Task objective: There is material below. Print exactly the lines starting at the line with "CRM for Freight Forwarder Network Partner" and ending at the line with "dialog box.", ends included, and no others.

-----

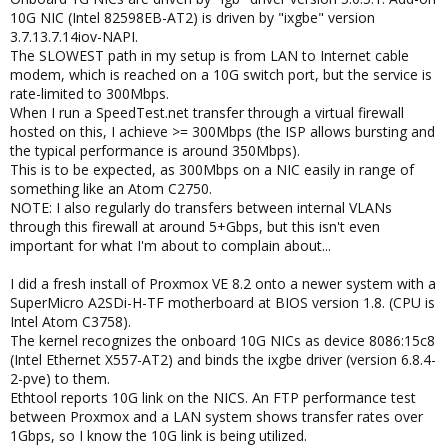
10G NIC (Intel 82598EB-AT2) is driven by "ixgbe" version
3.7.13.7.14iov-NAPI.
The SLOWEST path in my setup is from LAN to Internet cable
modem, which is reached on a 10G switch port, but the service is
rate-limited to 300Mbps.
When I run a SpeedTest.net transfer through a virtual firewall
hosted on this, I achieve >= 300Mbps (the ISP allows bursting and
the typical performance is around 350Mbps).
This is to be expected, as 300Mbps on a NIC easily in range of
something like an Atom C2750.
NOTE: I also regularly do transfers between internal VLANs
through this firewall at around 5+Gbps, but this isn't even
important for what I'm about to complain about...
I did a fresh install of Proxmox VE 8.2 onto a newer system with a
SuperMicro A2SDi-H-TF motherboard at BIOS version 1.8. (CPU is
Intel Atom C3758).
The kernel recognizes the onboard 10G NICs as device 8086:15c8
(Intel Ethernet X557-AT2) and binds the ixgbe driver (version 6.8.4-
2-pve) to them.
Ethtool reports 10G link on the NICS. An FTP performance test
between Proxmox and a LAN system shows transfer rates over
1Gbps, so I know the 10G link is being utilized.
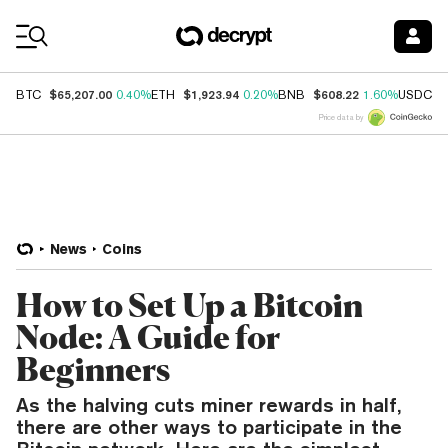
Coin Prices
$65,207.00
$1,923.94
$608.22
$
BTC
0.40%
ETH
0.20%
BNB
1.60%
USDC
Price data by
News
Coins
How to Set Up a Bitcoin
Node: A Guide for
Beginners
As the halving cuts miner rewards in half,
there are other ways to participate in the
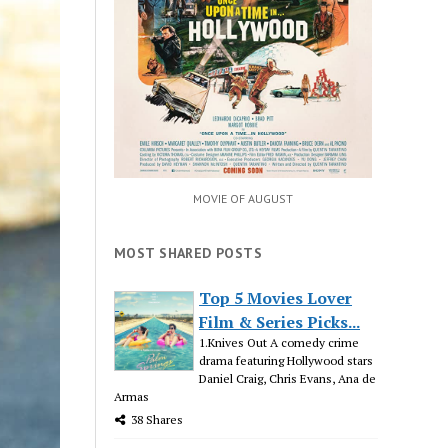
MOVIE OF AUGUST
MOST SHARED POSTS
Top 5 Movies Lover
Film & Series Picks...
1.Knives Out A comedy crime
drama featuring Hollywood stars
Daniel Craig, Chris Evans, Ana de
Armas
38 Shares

-----

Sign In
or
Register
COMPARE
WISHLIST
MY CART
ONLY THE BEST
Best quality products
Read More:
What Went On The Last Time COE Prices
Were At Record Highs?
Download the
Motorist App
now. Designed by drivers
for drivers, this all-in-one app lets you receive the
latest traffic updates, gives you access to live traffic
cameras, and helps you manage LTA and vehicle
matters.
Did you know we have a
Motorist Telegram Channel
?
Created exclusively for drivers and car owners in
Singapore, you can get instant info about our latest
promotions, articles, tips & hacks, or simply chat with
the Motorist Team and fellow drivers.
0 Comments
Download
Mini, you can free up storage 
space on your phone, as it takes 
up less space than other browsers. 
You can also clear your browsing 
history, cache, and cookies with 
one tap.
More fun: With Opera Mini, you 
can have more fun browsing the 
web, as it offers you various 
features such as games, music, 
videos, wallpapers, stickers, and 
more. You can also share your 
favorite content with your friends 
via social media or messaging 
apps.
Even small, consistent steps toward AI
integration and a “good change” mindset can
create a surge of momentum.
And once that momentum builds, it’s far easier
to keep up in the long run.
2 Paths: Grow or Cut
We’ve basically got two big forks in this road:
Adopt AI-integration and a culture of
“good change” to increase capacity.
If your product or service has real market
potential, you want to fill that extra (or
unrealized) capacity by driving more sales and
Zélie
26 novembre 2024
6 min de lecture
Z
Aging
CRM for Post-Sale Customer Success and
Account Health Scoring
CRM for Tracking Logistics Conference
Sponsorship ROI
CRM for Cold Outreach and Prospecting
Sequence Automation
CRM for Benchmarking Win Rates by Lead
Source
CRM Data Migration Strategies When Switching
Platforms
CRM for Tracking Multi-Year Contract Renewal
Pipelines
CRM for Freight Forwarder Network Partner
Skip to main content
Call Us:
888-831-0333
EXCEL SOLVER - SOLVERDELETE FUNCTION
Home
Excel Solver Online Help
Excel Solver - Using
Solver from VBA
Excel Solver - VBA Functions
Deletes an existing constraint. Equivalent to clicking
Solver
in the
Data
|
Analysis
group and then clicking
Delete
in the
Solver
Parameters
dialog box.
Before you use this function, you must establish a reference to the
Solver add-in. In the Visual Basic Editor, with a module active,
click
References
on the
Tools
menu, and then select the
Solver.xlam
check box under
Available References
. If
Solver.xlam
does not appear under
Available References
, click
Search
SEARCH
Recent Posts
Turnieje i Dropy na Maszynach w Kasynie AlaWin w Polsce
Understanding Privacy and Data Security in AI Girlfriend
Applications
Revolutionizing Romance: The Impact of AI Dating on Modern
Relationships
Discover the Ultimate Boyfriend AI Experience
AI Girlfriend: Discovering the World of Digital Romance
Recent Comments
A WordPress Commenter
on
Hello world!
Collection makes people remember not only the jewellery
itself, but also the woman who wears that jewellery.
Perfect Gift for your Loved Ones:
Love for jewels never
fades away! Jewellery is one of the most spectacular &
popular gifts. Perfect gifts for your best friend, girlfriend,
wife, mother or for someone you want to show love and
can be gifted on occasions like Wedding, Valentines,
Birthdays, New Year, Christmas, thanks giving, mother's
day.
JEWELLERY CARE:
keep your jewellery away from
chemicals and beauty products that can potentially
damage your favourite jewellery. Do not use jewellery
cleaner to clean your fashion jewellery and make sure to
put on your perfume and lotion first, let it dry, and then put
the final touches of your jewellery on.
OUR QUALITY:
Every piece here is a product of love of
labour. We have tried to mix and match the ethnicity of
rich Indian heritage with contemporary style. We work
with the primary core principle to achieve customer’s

-----

Solved exercise:
CRM for Freight Forwarder Network Partner
Skip to main content
Call Us:
888-831-0333
EXCEL SOLVER - SOLVERDELETE FUNCTION
Home
Excel Solver Online Help
Excel Solver - Using
Solver from VBA
Excel Solver - VBA Functions
Deletes an existing constraint. Equivalent to clicking
Solver
in the
Data
|
Analysis
group and then clicking
Delete
in the
Solver
Parameters
dialog box.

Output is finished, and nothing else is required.